China is set to launch a program to train 6,000 African senior officers and 500 junior officers and 1,000 law enforcement officers by 2027—a slight increase in the numbers it trained prior to the COVID pandemic. China’s military education has been designed to cultivate personal, professional, and political ties as well as promote China’s governance models, including party control of the military. Roughly one-third of China’s 37 professional military education institutions admit foreign students. Sometimes close to half of the students attending these schools are of African origin.
China’s ties with governments and political parties:
China has always focussed its attention on political parties and government ties in Africa. The CCP’s International Department (CCP-ID) maintains ties with 130 African political and opposition parties, with different CCP party schools taking turns to train them. The aim of 2025-2027 Forum on China Africa Cooperation (FOCAC) Plan is to train 1,000 African party officials and organize regular exchanges for parliaments and local governments. Since the FOCAC Summit in last September, the CCP-ID held exchanges with senior party and government leaders from various African countries like Algeria, the Republic of the Congo, Egypt, Ethiopia, Kenya, Morocco, Rwanda, Seychelles, South Africa, Togo, Tunisia, Zambia, and Zimbabwe. African officials have attended 15 seminars at the Academy for International Business Officials (AIBO) within the Ministry of Commerce, China’s flagship institute for training foreign officials.
The spread of CCP-funded African party and government schools and training programs is a development to watch in 2025. Pro-democracy movements view them as a danger to Africa’s democratization and are highly critical of China’s extensive party-building programs because CCP’s methods are of absolute control over Africa.
Beijing Action Plan (2025-2027)
China has made a two year action plan to expand its global influence through FOCAC. The latest FOCAC Plan outlines 10 programs, from industrialization and expansion of Chinese free trade zones to police and military cooperation.

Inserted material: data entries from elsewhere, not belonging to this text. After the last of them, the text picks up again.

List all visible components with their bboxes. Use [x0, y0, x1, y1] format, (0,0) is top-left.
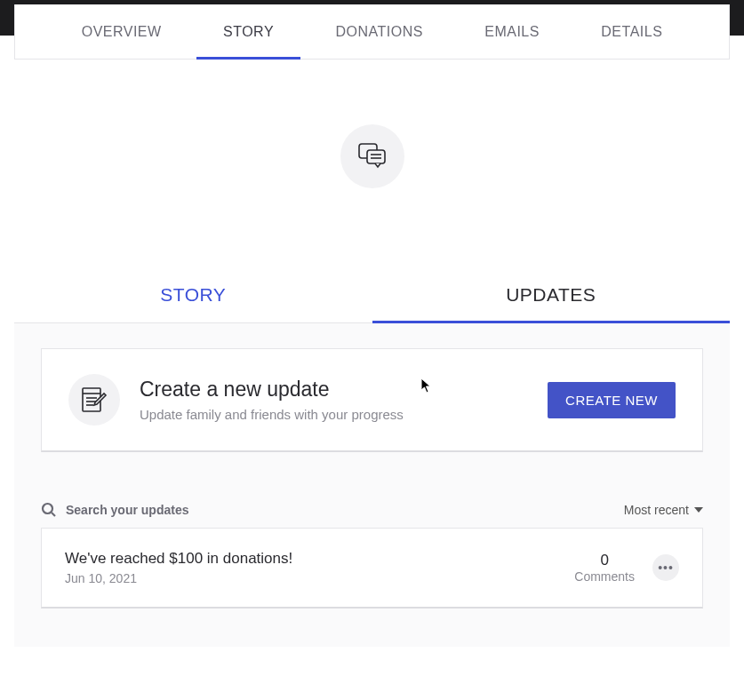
- update-item-date: Jun 10, 2021: [65, 571, 574, 585]
- tab-details[interactable]: DETAILS: [601, 4, 662, 59]
- update-item-text: We've reached $100 in donations! Jun 10,…: [65, 550, 574, 585]
- more-options-button[interactable]: •••: [652, 554, 679, 581]
- create-update-title: Create a new update: [140, 378, 528, 402]
- svg-rect-1: [367, 150, 385, 163]
- search-group: [41, 502, 261, 518]
- update-comments-count: 0: [574, 552, 635, 569]
- search-input[interactable]: [66, 503, 261, 517]
- sort-label: Most recent: [624, 503, 689, 517]
- subtab-updates[interactable]: UPDATES: [372, 266, 731, 322]
- subtab-story[interactable]: STORY: [14, 266, 372, 322]
- search-sort-row: Most recent: [41, 492, 703, 528]
- create-update-card: Create a new update Update family and fr…: [41, 348, 703, 452]
- tab-overview[interactable]: OVERVIEW: [82, 4, 162, 59]
- chat-bubble-icon: [340, 124, 404, 188]
- sort-dropdown[interactable]: Most recent: [624, 503, 703, 517]
- primary-tab-bar: OVERVIEW STORY DONATIONS EMAILS DETAILS: [14, 4, 730, 60]
- document-edit-icon: [68, 374, 120, 426]
- chevron-down-icon: [694, 507, 703, 513]
- update-comments-label: Comments: [574, 569, 635, 584]
- update-list-item[interactable]: We've reached $100 in donations! Jun 10,…: [41, 528, 703, 609]
- svg-line-10: [52, 513, 55, 516]
- create-update-text: Create a new update Update family and fr…: [140, 378, 528, 422]
- search-icon: [41, 502, 57, 518]
- update-comments-block: 0 Comments: [574, 552, 635, 584]
- ellipsis-icon: •••: [658, 561, 674, 575]
- svg-point-9: [43, 504, 52, 513]
- tab-donations[interactable]: DONATIONS: [335, 4, 422, 59]
- secondary-tab-bar: STORY UPDATES: [14, 266, 730, 323]
- tab-story[interactable]: STORY: [223, 4, 274, 59]
- tab-emails[interactable]: EMAILS: [484, 4, 540, 59]
- update-item-title: We've reached $100 in donations!: [65, 550, 574, 568]
- create-update-subtitle: Update family and friends with your prog…: [140, 407, 528, 422]
- create-new-button[interactable]: CREATE NEW: [548, 382, 676, 418]
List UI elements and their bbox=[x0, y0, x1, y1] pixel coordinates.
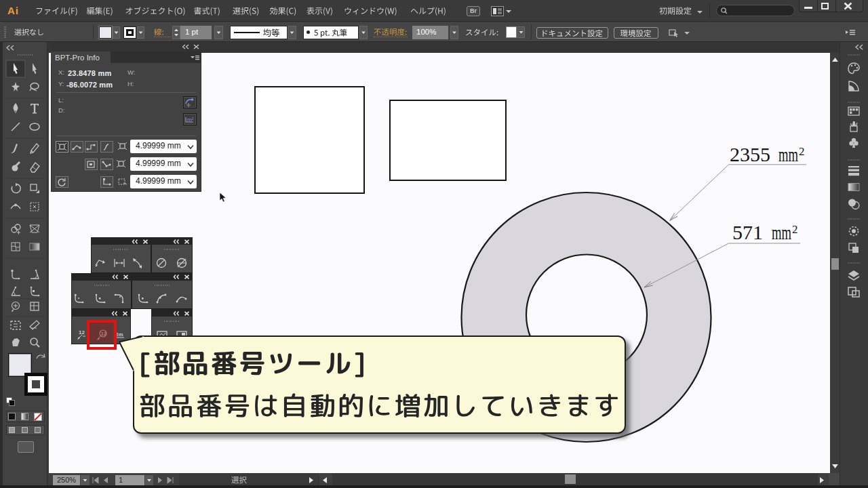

Last September, the FOCAC meetings were followed by senior Chinese official visits to Kenya, Malawi, Seychelles, Tanzania, South Africa, and Zambia. In November, CCP General Secretary Xi Jinping visited Morocco to gather support for FOCAC’s new program.
The FOCAC Beijing Action Plan (2025-2027) recommits China and African countries to coordinate their positions in multilateral institutions. The Plan would continue mobilizing African participation in the alternative global institutional architecture that China has created over the past 20 years. African diplomatic support would likewise continue to be leveraged to support China at the United Nations (UN) and other multilateral bodies. The Plan also prioritizes implementing the Global Security Initiative (GSI), Global Development Initiative (GDI), and Global Civilization Initiative (GCI)—a trifecta of concepts underlying China’s effort to advance alternative global norms and practices.
African countries generally strive to maintain cordial ties with China, recognizing the potential benefits these relations can bring. However, China’s initiatives are often viewed as efforts to secure African support for its broader agenda of reshaping global norms. It is time for African leaders to recognize their own geopolitical importance and prioritize their own interests, rather than playing into China’s hands and enabling its global ambitions.